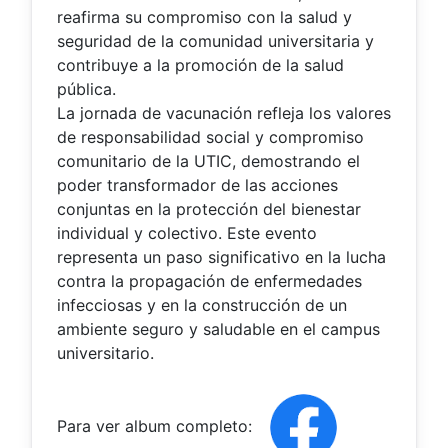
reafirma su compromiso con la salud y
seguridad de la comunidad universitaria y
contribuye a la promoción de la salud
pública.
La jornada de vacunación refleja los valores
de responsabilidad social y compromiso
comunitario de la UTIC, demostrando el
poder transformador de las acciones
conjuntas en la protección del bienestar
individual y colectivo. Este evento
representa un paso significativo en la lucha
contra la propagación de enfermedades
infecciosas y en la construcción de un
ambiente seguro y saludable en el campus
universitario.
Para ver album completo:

+ + + + + + +

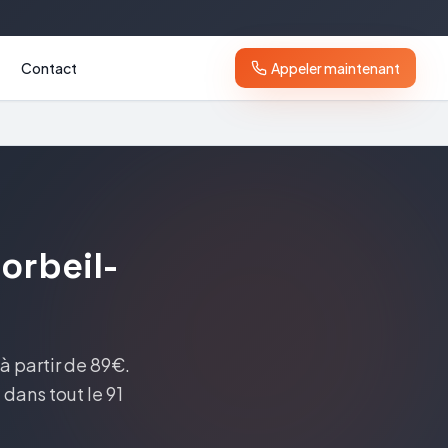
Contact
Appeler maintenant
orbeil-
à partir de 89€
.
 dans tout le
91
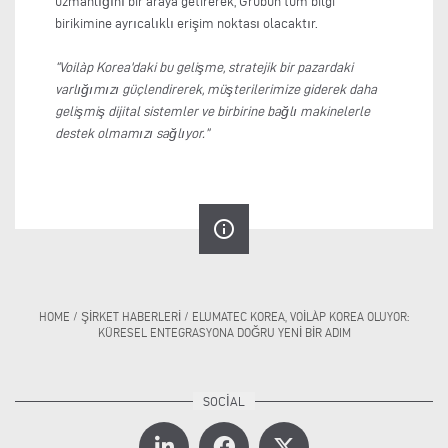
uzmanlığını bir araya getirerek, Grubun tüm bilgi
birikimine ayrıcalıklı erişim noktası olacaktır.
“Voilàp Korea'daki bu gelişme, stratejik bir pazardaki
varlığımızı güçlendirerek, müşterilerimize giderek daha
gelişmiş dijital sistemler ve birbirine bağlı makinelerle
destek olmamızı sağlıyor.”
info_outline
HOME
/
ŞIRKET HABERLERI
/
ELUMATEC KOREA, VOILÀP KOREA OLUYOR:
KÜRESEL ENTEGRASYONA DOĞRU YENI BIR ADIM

+ + + + + + +

Problem details:
Everything from the line with "reafirma su compromiso con la salud y" through the line with "ambiente seguro y saludable en el campus" should be written out exactly as it appears above, end lines included, and nothing outside that range.

Solution to this problem:
reafirma su compromiso con la salud y
seguridad de la comunidad universitaria y
contribuye a la promoción de la salud
pública.
La jornada de vacunación refleja los valores
de responsabilidad social y compromiso
comunitario de la UTIC, demostrando el
poder transformador de las acciones
conjuntas en la protección del bienestar
individual y colectivo. Este evento
representa un paso significativo en la lucha
contra la propagación de enfermedades
infecciosas y en la construcción de un
ambiente seguro y saludable en el campus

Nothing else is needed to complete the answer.